For Gallery Weekend Berlin 2019, Galerie Thomas Schulte will present a new work by the American sculptor and installation artist Alice Aycock. At one of the busiest street corners in the city center of Berlin, Twister Grande (tall) twists its way up in the nine-meter-high Corner Space of the gallery to be admired by passers-by from afar.

The four-meter-high, complex sculpture is composed of countless spirals, bows and arches of thin, white powder coated aluminum sheets that wind around each other. For these intricate, multi-faceted forms, the artist draws on an extensive repertoire of cyclonic wind patterns, which she assembles on the computer. A 3D-CAD-software enables Aycock to calculate the feasibility and statics of the arbitrary arcs and vortices of her sculptures and to realize them as blueprints for the production.

Twister Grande (tall) is related to a series of large sculptures first shown in 2014 in a spectacular installation on Park Avenue in New York City entitled Park Avenue Paper Chase.
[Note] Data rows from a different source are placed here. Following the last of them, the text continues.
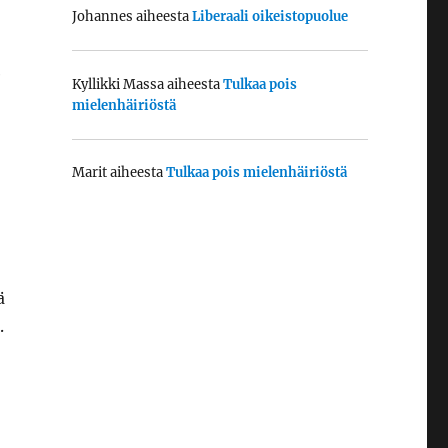
Johannes
aiheesta
Liberaali oikeistopuolue
e
Kyllikki Massa
aiheesta
Tulkaa pois
mielenhäiriöstä
Marit
aiheesta
Tulkaa pois mielenhäiriöstä
ä
.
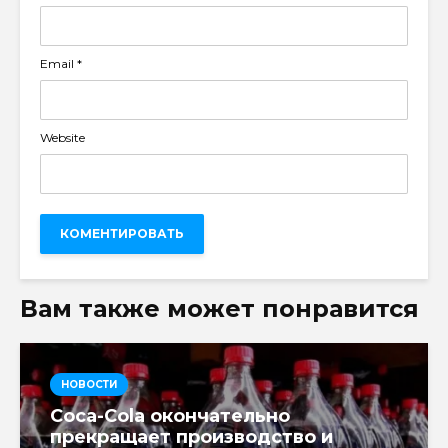
Email
*
Website
Вам также может понравится
НОВОСТИ
Coca-Cola окончательно
прекращает производство и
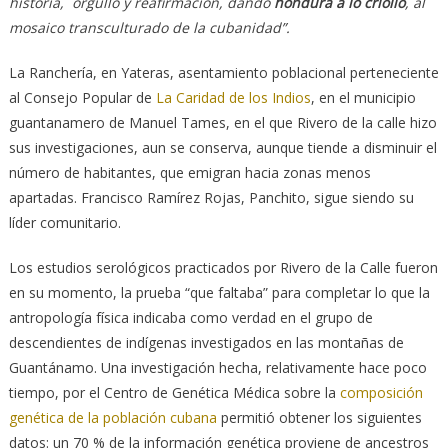
historia, orgullo y reafirmación, dando
hondura a lo criollo
, al
mosaico transculturado de la cubanidad”.
La Ranchería, en Yateras, asentamiento poblacional perteneciente
al Consejo Popular de
La Caridad de los Indios
, en el municipio
guantanamero de Manuel Tames, en el que Rivero de la calle hizo
sus investigaciones, aun se conserva, aunque tiende a disminuir el
número de habitantes, que emigran hacia zonas menos
apartadas. Francisco Ramírez Rojas, Panchito, sigue siendo su
líder comunitario.
Los estudios serológicos practicados por Rivero de la Calle fueron
en su momento, la prueba “que faltaba” para completar lo que la
antropología física indicaba como verdad en el grupo de
descendientes de indígenas investigados en las montañas de
Guantánamo. Una investigación hecha, relativamente hace poco
tiempo, por el Centro de Genética Médica sobre la
composición
genética de la población cubana
permitió obtener los siguientes
datos: un 70 % de la información genética proviene de ancestros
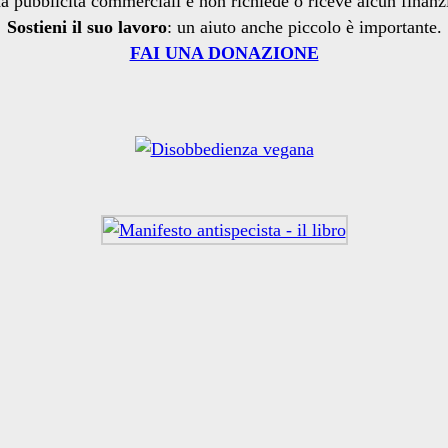
a pubblicità commerciali e non richiede o riceve alcun finan
Sostieni il suo lavoro
: un aiuto anche piccolo è importante.
FAI UNA DONAZIONE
The installation of white, sunlit, elegantly curved sculptures, some eight meters high and up to twenty meters long, swirling through the busy streets of New York City, represented sheets of paper blowing in the wind, thus visualizing the energy of wind as well as that of the city and the ideas, thoughts, and desires of the people living and working in it.

An early installation by Aycock was already on view in the gallery’s Corner Space three quarters of a year ago. For the reconstruction of Sand/Fans (1971), thousands of kilos of sand were brought into the gallery space and four fans were placed at equal distances around the piled-up sand. The opposing fans generated air currents that eventually distributed the sand into random, wave-like patterns. Although Sand/Fans and Twister Grande (tall) seem to have little in common at first glance, the two works illustrate Aycock’s almost fifty years of artistic development. While Sand/Fans was created as an early Earth Work in the context of Land Art and Robert Smithson’s entropy and non-site, it was also one of the first works in which chance, wind, and wave movements as well as the implications of machines played a role. The primeval power of the vortex, hinted at by the rotating rotor blades of Sand/Fans, has now found expression in the twisting vortices of Twister Grande (tall). The constitutive power of the machines, which was still a physical component of the installation in the seventies, remains hidden in Twister Grande (tall). However, the actual realization of the monumental sculpture is only made possible with the help of its construction in the virtual space of the computer.

Parallel to the installation at Galerie Thomas Schulte, Aycock’s works will also be on display this year in a comprehensive exhibition at the Sprengel Museum Hannover and at the Bundesgartenschau in Heilbronn.